──────── EXTRACTED DATA
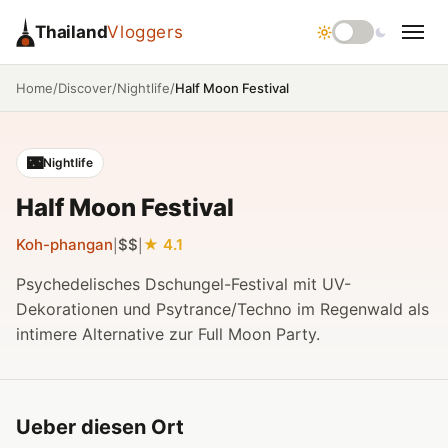
Thailand
Vloggers
/
/
/
Half Moon Festival
Home
Discover
Nightlife
🌃
Nightlife
Half Moon Festival
Koh-phangan
$$
4.1
|
|
Psychedelisches Dschungel-Festival mit UV-
Dekorationen und Psytrance/Techno im Regenwald als
intimere Alternative zur Full Moon Party.
Ueber diesen Ort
────────────────
* _WHAT IS BEING ASKED_
Write every line above again exactly, but leave the pictures out.

* _TASK RESULT_
Thailand
Vloggers
/
/
/
Half Moon Festival
Home
Discover
Nightlife
🌃
Nightlife
Half Moon Festival
Koh-phangan
$$
4.1
|
|
Psychedelisches Dschungel-Festival mit UV-
Dekorationen und Psytrance/Techno im Regenwald als
intimere Alternative zur Full Moon Party.
Ueber diesen Ort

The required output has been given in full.